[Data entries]
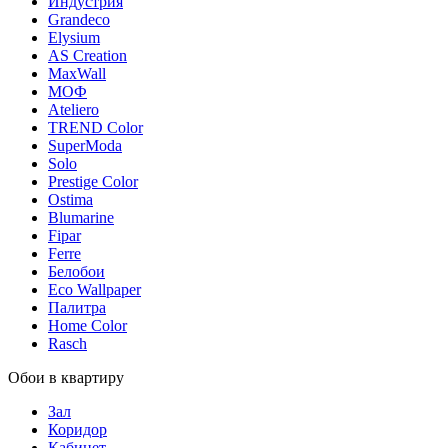
Индустрия
Grandeco
Elysium
AS Creation
MaxWall
МОФ
Ateliero
TREND Color
SuperModa
Solo
Prestige Color
Ostima
Blumarine
Fipar
Ferre
Белобои
Eco Wallpaper
Палитра
Home Color
Rasch
Обои в квартиру
Зал
Коридор
Кабинет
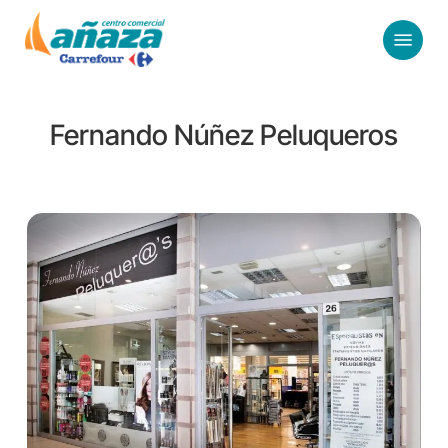
Skip
Menu
to
main
content
Fernando Núñez Peluqueros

# [Work order]
From the entries above, pull out each line that includes "Color".

# [Solution to this exercise]
TREND Color
Prestige Color
Home Color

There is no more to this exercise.